The result should be the lines from the one holding "A telebelt delivers more than speed—it" to the final line of the records, retyped exactly.

::::::

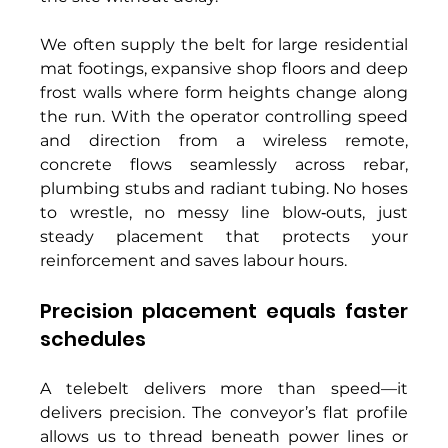
We often supply the belt for large residential 
mat footings, expansive shop floors and deep 
frost walls where form heights change along 
the run. With the operator controlling speed 
and direction from a wireless remote, 
concrete flows seamlessly across rebar, 
plumbing stubs and radiant tubing. No hoses 
to wrestle, no messy line blow‑outs, just 
steady placement that protects your 
reinforcement and saves labour hours. 
Precision placement equals faster 
schedules 
A telebelt delivers more than speed—it 
delivers precision. The conveyor’s flat profile 
allows us to thread beneath power lines or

::::::

(Response area):
A telebelt delivers more than speed—it 
delivers precision. The conveyor’s flat profile 
allows us to thread beneath power lines or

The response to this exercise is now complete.